I was driving home from a work when my car started to choke & sputter & died.

I barely managed to coast, cruising, into a gas station, glad only that I would not be blocking traffic on the highway & would have a somewhat warm spot to wait for the tow truck. it wouldn’t even turn over. before I could make the call, I saw a woman walking out of the “quickie mart” building, & it looked like she slipped on some ice & fell into a gas pump! so I got out to see if she was okay. when I got there, it looked more like she had been overcome by sobs than that she had fallen. she was a young woman who looked really haggard with dark circles under her eyes. she dropped something as I helped her up, & I picked it up to give it to her. it was a nickel.

at that moment, everything came into focus for me: the crying woman, the ancient Suburban crammed full of stuff with 3 kids in the back (1 in a car seat), & the gas pump reading $4.95. I asked her if she was okay & if she needed help, & she just kept saying “I don’t want my kids to see me crying,” so we stood on the other side of the pump from her car. she said she was driving to California & that things were very hard for her right now.

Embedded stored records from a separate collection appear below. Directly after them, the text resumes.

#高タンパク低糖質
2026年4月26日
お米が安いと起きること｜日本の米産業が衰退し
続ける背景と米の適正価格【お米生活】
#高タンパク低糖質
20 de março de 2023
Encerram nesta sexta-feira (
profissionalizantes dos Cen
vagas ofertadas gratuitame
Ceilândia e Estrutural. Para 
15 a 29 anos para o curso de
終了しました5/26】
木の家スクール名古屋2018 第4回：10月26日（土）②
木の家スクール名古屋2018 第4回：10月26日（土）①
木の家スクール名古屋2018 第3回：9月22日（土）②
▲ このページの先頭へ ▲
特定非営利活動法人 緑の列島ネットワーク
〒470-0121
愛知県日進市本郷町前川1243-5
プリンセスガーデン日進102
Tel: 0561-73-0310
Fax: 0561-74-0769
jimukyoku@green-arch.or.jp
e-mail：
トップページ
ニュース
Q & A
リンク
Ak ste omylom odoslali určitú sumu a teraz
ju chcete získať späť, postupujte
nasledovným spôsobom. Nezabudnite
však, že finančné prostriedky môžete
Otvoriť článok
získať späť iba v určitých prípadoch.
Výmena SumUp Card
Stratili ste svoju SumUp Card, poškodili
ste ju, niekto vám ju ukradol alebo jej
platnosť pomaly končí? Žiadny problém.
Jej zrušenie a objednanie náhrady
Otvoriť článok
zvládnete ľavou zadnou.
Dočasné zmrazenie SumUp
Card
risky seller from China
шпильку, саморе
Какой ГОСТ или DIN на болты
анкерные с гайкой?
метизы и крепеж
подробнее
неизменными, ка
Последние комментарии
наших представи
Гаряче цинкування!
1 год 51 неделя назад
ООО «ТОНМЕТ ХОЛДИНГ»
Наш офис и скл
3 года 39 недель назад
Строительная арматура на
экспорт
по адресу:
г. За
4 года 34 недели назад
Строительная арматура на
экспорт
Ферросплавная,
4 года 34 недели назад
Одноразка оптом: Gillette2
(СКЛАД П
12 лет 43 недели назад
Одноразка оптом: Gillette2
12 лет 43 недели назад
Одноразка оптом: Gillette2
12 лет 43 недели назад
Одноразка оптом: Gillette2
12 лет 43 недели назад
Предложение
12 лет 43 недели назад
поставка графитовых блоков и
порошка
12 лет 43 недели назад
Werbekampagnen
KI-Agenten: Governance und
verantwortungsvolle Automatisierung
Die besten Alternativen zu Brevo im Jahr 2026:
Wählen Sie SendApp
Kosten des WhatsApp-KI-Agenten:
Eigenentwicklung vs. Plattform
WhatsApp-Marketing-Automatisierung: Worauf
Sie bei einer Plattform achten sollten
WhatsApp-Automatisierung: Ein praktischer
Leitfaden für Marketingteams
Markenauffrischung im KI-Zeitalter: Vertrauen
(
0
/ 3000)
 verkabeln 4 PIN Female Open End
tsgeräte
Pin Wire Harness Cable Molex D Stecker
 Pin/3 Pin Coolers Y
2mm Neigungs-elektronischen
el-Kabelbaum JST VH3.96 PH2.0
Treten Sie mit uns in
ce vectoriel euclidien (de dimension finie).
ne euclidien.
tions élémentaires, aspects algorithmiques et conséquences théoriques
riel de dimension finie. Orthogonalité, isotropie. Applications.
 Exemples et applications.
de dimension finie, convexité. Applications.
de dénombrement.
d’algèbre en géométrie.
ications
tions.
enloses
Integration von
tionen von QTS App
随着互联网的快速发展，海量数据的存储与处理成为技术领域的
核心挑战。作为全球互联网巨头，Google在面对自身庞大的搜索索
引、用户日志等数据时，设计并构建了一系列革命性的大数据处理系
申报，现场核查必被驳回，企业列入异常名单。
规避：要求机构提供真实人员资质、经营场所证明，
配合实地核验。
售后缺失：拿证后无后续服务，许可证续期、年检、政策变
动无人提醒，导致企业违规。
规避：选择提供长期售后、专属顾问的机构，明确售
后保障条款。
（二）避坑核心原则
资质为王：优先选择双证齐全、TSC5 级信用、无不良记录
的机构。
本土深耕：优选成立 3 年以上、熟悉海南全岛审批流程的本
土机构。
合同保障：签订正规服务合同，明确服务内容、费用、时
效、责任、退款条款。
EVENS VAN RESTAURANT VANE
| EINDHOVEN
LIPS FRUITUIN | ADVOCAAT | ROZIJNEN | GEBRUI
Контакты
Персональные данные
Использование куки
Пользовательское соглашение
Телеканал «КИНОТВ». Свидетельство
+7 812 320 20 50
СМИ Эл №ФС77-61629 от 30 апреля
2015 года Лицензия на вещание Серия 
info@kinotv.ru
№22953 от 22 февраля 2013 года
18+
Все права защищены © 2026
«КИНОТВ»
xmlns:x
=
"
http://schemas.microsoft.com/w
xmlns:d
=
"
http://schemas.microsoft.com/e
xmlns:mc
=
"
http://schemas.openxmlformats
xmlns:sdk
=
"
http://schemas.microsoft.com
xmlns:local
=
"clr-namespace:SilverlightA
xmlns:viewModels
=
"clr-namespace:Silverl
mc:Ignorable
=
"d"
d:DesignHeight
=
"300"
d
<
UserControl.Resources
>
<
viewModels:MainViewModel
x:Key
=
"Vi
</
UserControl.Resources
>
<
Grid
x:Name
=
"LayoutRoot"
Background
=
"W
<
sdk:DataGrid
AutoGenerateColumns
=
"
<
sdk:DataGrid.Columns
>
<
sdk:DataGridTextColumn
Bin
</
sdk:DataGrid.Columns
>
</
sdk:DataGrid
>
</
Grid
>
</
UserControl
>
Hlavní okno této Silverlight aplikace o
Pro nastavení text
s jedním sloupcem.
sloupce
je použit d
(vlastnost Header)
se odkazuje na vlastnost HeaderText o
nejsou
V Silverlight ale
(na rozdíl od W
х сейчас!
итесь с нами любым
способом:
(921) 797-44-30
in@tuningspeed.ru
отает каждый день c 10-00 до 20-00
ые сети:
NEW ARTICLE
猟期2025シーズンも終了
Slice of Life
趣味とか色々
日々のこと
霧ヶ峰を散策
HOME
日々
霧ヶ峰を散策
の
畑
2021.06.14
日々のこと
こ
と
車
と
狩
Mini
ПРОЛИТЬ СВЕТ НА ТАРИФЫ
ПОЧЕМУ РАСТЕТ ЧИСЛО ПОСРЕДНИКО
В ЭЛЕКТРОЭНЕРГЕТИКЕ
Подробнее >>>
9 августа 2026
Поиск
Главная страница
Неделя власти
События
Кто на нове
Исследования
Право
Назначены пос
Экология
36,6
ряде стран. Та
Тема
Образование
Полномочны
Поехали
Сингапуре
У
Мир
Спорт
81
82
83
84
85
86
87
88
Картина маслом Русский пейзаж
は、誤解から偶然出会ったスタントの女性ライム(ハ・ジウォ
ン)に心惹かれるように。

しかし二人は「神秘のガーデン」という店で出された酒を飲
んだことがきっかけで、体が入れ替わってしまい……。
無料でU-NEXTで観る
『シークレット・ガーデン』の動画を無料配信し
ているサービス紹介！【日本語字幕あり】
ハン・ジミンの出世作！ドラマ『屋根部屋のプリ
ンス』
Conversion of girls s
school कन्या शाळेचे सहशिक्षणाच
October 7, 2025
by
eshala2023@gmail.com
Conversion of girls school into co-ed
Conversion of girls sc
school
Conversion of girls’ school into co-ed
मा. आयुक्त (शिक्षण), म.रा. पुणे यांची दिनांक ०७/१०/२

so, I asked, “& you were praying?” that made her back away from me a little, but I assured her I was not a crazy person & said, “HE heard you, & HE sent me.”

I took out my card & swiped it through the card reader on the pump so she could fill up her car completely, & while it was fueling, walked to the next door McDonald’s & bought 2 big bags of food, some gift certificates for more, & a big cup of coffee. she gave the food to the kids in the car who attacked it like wolves, & we stood by the pump eating fries & talking a little.

she told me her name & that she lived nearby. her boyfriend left 2 months ago, & she had not been able to make ends meet. she knew she wouldn’t have money to pay the rent January 1st, & finally, in desperation, had called her parents, with whom she had not spoken in about 5 years. they lived in California & said she could come live with them & try to get on her feet there.

so she packed up everything she owned in the car. she told the kids they were going to California for Christmas but not that they were going to live there.

I gave her my gloves & a little hug & said a quick prayer with her for safety on the road. as I was walking over to my car, she said, “So, are you like an angel or something?”

this definitely made me cry. I said, “Sweetie, at this time of year, angels are really busy, so sometimes GOD uses regular people.”

it was so incredible to be a part of someone else’s miracle. & of course, when I got in my car, it started right away & got me home with no problem. I’ll put it in the shop tomorrow for a check, but I suspect the mechanic won’t find anything wrong.